━━━━━ EXCERPTED DATA

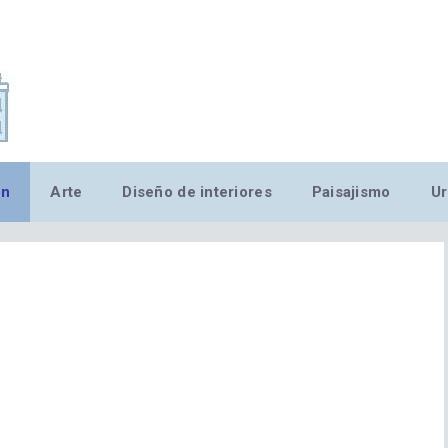
,MN,MMN,MN,MN,MN,MN,M
ón
Arte
Diseño de interiores
Paisajismo
Ur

━━━━━━━━━━

## REQUIREMENT
The reply must consist of the complete listing, reproduced exactly, with no images.

## ANSWER TO THE EXERCISE
,MN,MMN,MN,MN,MN,MN,M
ón
Arte
Diseño de interiores
Paisajismo
Ur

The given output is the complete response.